**DATA LISTING**
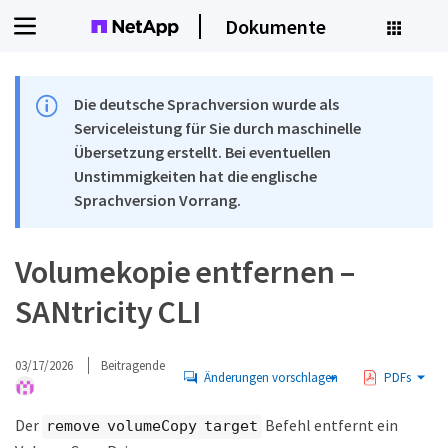
Dokumente
Die deutsche Sprachversion wurde als
Serviceleistung für Sie durch maschinelle
Übersetzung erstellt. Bei eventuellen
Unstimmigkeiten hat die englische
Sprachversion Vorrang.
Volumekopie entfernen –
SANtricity CLI
03/17/2026
Beitragende
Änderungen vorschlagen
PDFs
Der
Befehl entfernt ein
remove volumeCopy target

**PROBLEM**
Filter the records for lines containing the word "Sprachversion" and copy each one.

**EXERCISE ANSWER**
Die deutsche Sprachversion wurde als
Sprachversion Vorrang.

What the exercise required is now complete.